Chinmayi A B, Lakshmi H, Shivaranjini T

Dept. of ISE, Shri Dharmasthala Manjunatheshwara College of Engineering and Technology,

(Affiliated to VTU, Belagavi) Dharwad.

Dr. Rajashekarappa

Dept. of ISE, Shri Dharmasthala Manjunatheshwara College of Engineering and Technology, (Affiliated to VTU, Belagavi) Dharwad.

AbstractThis project describes ultrasonic blind walking stick with the use of arduino. According to WHO, 30 million peoples are permanently blind and 285 billion peoples with vision impairment

. If u notice them, you can very well know about it they cant walk without the help of other. One has to ask guidance to reach their destination. They have to face more struggles in their life daily life. Using this blind stick, a person can walk more confidently. This stick detects the object in front of the person and give response to the user either by vibrating or through command. So, the person can walk without any fear. This device will be best solution to overcome their difficulties.

Keywords Ultrasonic Sensor, Visually impaired.

  1. INTRODUCTION

    An Intelligent Mobility Cane, or Smart Cane is a cane designed for the visually impaired which can offer the user the ability to navigate their surroundings, rather than simply avoid hitting things.

    To record information about the obstacles presence in a road, active or passive sensors can be used. In case of a passive sensor, the sensor just receives a signal. It detects the reflected, emitted or transmitted electro-magnetic radiation provided by natural energy sources. In case of using an active sensor, the sensor emits a signal and receives a distorted version of the reflected signal. It detects reflected responses from objects irradiated with artificially generated energy sources. These kind of active sensors are capable of sensing and detecting far and near obstacles. In addition, it determines an accurate measurement of the distance between the blind and the obstacle.

    Fig. 1. Smart stick Smart stick detects obstacles in front of the blind.

    These solutions still have many disadvantages for example;

    They cant detect obstructions that are hidden but very dangerous for the blind such as downward stairs, holes etc. Usually, the feedback information comes out as either vibration or sound signals. Thus, these systems communicate their recommendations to the user through sound or frequency vibration.

    Consequently, training is then necessary to help the user understand the signals and to react to them in real time. However, such training is sometimes more expensive than the product itself. Therefore, users cant afford it . Otherwise, the information is transmitted as a sound it may be embarrassing for the blind person in public.

    In our work we tried to overcome some of disadvantage:

    • We designed stick to detect obstacles.

    • The training of our product isnt as expensive as training in other product. Our training is just description of stick component and usage position.

    • We use two facilities to transmit information to the blind. We integrated vibration motor in the hand of stick and buzzer to alert the obstruction.

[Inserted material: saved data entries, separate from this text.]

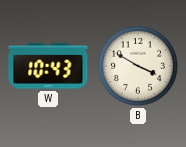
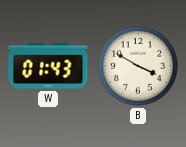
W: 10:43 -> 01:43
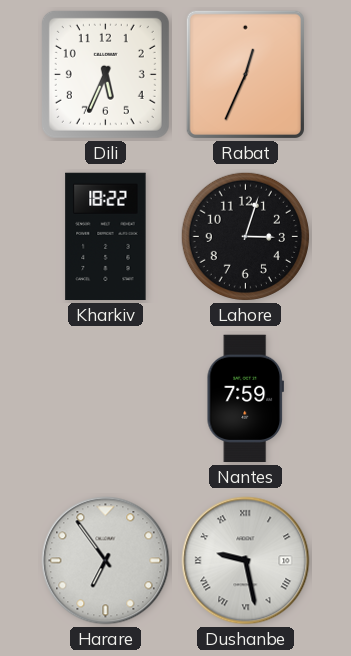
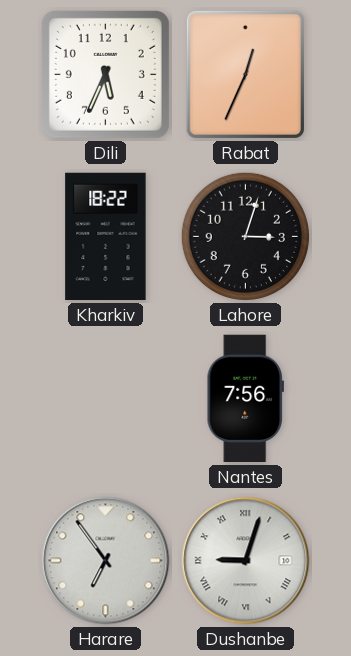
Nantes: 7:59 -> 7:56
Dushanbe: 9:28 -> 9:03
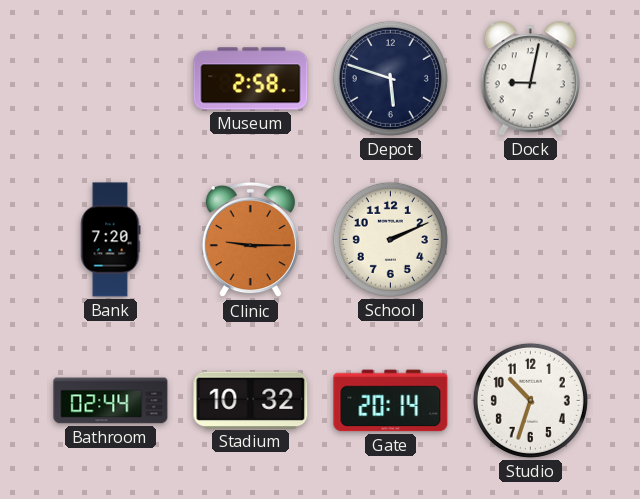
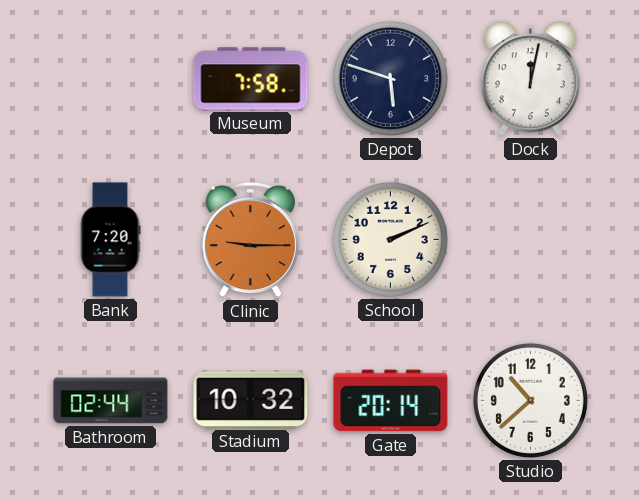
Museum: 2:58 -> 7:58
Dock: 9:02 -> 12:02
Studio: 10:33 -> 10:38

    • We achieved very fast response time in average distance

    100 cm before hitting the obstacles.

  2. PROPOSED SYSTEM

    We have many reasons to design smart stick for blind; firstly, the blind to feel free, isn't surrounded by wires as in belt and its content. Secondly, is easy to use because it is familiar and affordable. Thirdly, to be able to detect obstacles that exist on the ground (this is not available in glasses), which he walks indoor and outdoor is faced by obstacles such as puddles and sidewalks.

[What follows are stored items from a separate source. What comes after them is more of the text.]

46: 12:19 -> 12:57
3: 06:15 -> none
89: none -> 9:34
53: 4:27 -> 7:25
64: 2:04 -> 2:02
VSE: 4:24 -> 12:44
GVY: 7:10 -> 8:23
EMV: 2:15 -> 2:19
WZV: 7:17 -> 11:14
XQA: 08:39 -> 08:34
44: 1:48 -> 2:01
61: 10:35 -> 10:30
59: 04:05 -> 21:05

    As we can see in Fig. 3 an Arduino UNO is used to control all the sensors. The complete board is powered by a 9V battery which is regulated to +5V using a 7805 Voltage regulator. The Ultrasonic sensor is powered by 5V and the trigger and Echo pin is connected to Arduino UNO pin 9 and 10 The output of the board is given by the Buzzer which is connected to pin 11 and Motor which is connected to pin 13.

    Fig. 2. Design of smart stick Smart stick detects obstacles in front of the blind.

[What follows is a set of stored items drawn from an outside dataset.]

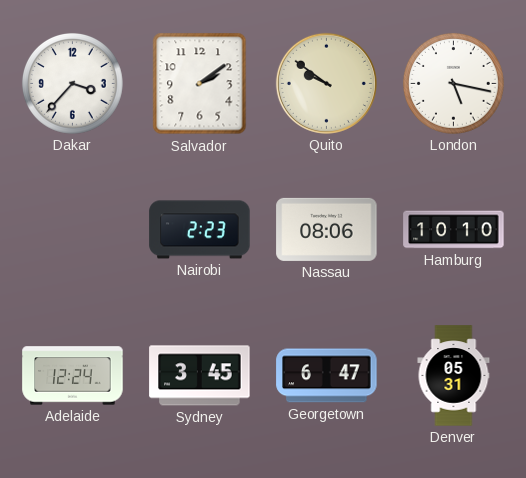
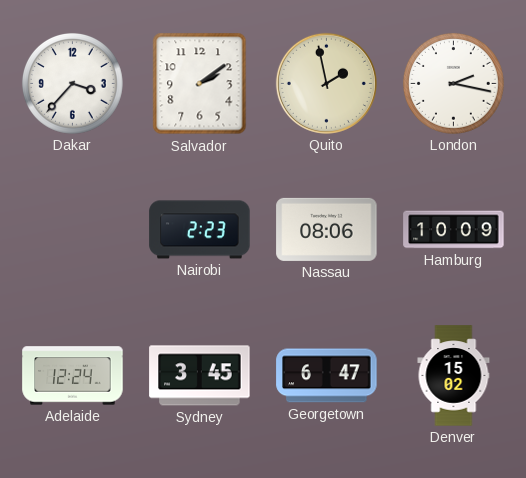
Quito: 9:51 -> 1:58
London: 5:17 -> 2:17
Hamburg: 10:10 -> 10:09
Denver: 05:31 -> 15:02
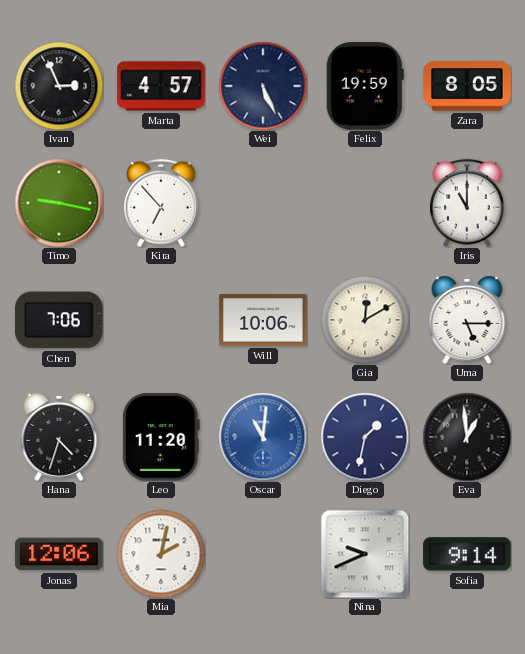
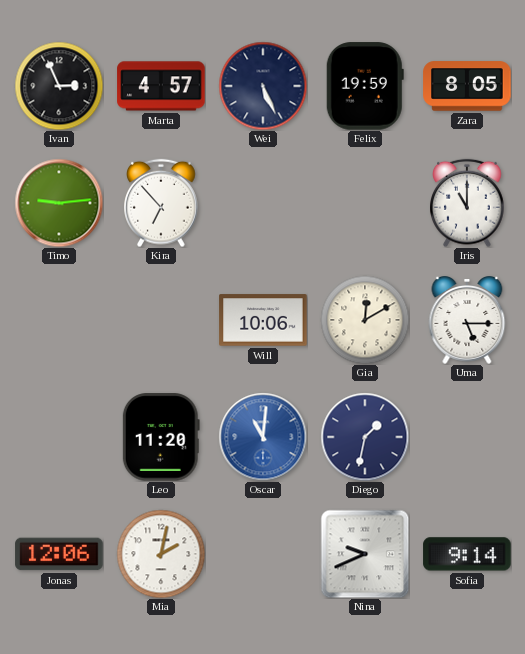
Timo: 9:17 -> 9:14
Chen: 7:06 -> none
Hana: 4:33 -> none
Eva: 12:59 -> none
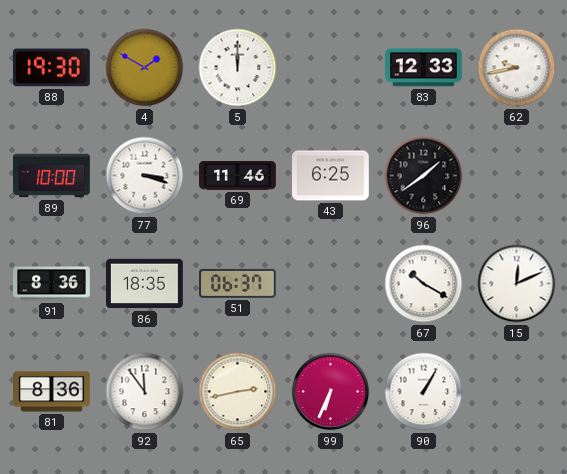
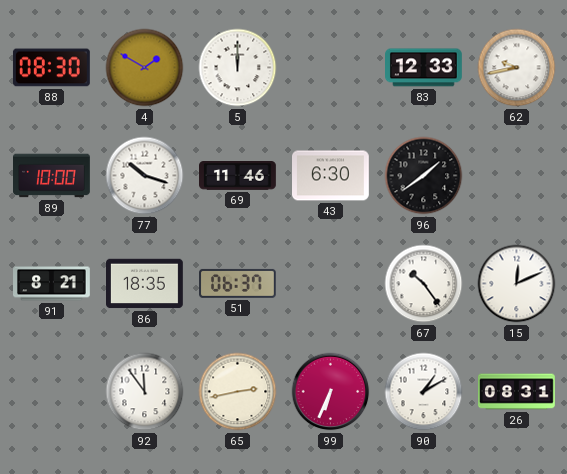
88: 19:30 -> 08:30
77: 3:18 -> 10:18
43: 6:25 -> 6:30
91: 8:36 -> 8:21
67: 10:20 -> 10:24
81: 8:36 -> none
90: 1:05 -> 1:10
26: none -> 08:31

    Fig. 3. Circuit diagram of smart stick Smart stick.

  3. RESULTS AND DISCUSSION

Ultrasonic sensor, arduino are tested individually as well as integrated. As ultrasonic sensors work on principle of echo, studying of its reflection on different obstacle is very important.

The measurement cycle starts with transmitting the 10µs high level pulse to the sensor trigger pin to start ranging (T1), then the sensor will send out ultrasonic signal with 40 kHz and 450µs (T2) and then wait to capture the rising edge output by echo port (T3) from 150µs: 25ms, depending on measured distance as shown in Fig. 4. In case of no obstacle (no signal reflected) it waits 38ms before it restarts transmission.

Fig. 4. Timing diagram

TABLE II. RESULT OF ULTRASONIC SENSOR COMPARISON

Distance (cm)

Analog value

calculated (mV)

Analog value

measured (mV)

error

5

25

24

1 mv

10

50

48.8

1.8 mv

20

100

97.6

2.4 mv

30

150

146.4

3.6 mv

40

200

195.3

4.7 mv

50

250

244.15

5.85 mv

75

375

366

9 mv

100

500

489

11 mv

150

750

732

16 mv

200

1000

976.6

23.4 mv

250

1250

1220.7

29.3 mv

300

1500

1464.9

35.1 mv

350

1750

1709

41 mv

400

2000

1953.2

46.8 mv

We tested how the ultrasonic sensors performance in lab compared to simulated calculation. TABLE II and Fig. 6 are present comparison of the ultrasonic sensor analog voltage value between the calculation value and measurement value. Thereafter the error is calculated in small range 5:50 cm error is 1 6 mv, medium range 75:200 cm error is 9 23 mv and far

range 250:400 cm error is 30 47 mv.

Fig. 5 . Difference between calculated and measured value

CONCLUSION

Humans are not disabled. A person can never be broken. Our built environment, our technologies, is broken and disabled. We the people need not accept our limitations, but can transfer disability through technological innovation.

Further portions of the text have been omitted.